**ACTIVITY:**
Each line in the material below, starting at the one with "nikko-tochigi.net" and ending at the one with "2026年8月6日更新", is to be reproduced exactly; no picture is to be copied.

**SOURCE DATA:**
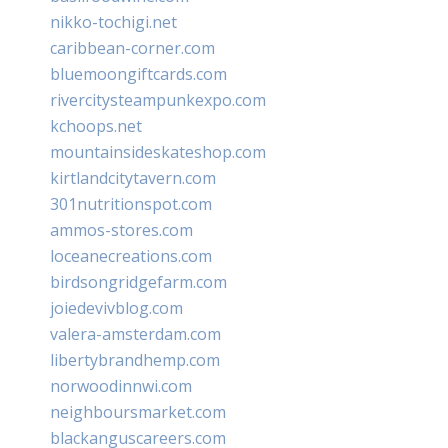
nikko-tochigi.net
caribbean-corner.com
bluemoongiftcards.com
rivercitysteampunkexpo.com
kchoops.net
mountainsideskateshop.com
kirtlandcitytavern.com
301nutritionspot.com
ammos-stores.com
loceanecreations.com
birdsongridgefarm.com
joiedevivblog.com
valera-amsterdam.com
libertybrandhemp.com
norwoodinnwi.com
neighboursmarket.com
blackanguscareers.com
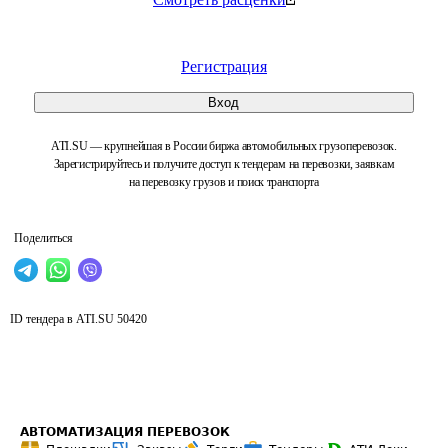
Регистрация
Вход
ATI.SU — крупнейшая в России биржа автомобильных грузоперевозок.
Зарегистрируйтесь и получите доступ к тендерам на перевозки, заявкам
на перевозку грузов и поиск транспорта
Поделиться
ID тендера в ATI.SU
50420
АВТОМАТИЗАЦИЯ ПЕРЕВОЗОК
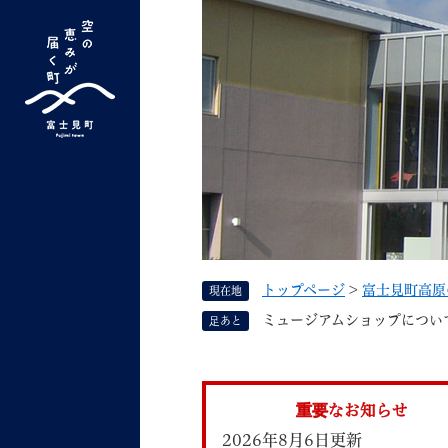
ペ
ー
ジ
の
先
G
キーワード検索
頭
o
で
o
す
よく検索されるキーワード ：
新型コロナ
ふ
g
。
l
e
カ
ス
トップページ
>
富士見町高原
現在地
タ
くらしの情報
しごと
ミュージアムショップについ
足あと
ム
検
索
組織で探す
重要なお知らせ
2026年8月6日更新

* * *

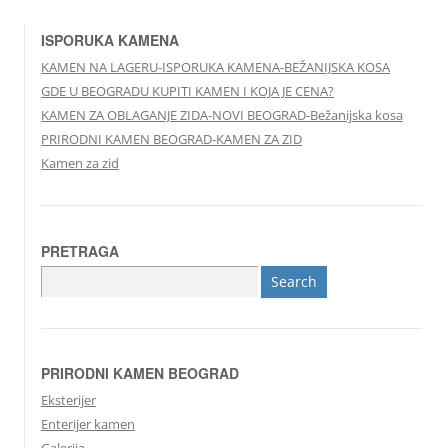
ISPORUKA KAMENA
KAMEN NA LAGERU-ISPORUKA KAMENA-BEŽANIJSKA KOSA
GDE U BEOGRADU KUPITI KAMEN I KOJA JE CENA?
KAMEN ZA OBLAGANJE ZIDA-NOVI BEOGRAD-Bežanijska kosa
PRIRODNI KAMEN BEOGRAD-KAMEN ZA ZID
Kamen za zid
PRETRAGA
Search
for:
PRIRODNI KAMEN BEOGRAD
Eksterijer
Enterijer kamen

...

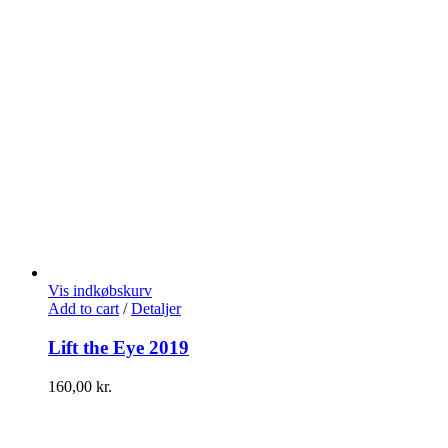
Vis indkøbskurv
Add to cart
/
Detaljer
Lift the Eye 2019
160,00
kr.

**SOLUTION TO THIS PROBLEM:**
nikko-tochigi.net
caribbean-corner.com
bluemoongiftcards.com
rivercitysteampunkexpo.com
kchoops.net
mountainsideskateshop.com
kirtlandcitytavern.com
301nutritionspot.com
ammos-stores.com
loceanecreations.com
birdsongridgefarm.com
joiedevivblog.com
valera-amsterdam.com
libertybrandhemp.com
norwoodinnwi.com
neighboursmarket.com
blackanguscareers.com
Регистрация
Вход
ATI.SU — крупнейшая в России биржа автомобильных грузоперевозок.
Зарегистрируйтесь и получите доступ к тендерам на перевозки, заявкам
на перевозку грузов и поиск транспорта
Поделиться
ID тендера в ATI.SU
50420
АВТОМАТИЗАЦИЯ ПЕРЕВОЗОК
ペ
ー
ジ
の
先
G
キーワード検索
頭
o
で
o
す
よく検索されるキーワード ：
新型コロナ
ふ
g
。
l
e
カ
ス
トップページ
>
富士見町高原
現在地
タ
くらしの情報
しごと
ミュージアムショップについ
足あと
ム
検
索
組織で探す
重要なお知らせ
2026年8月6日更新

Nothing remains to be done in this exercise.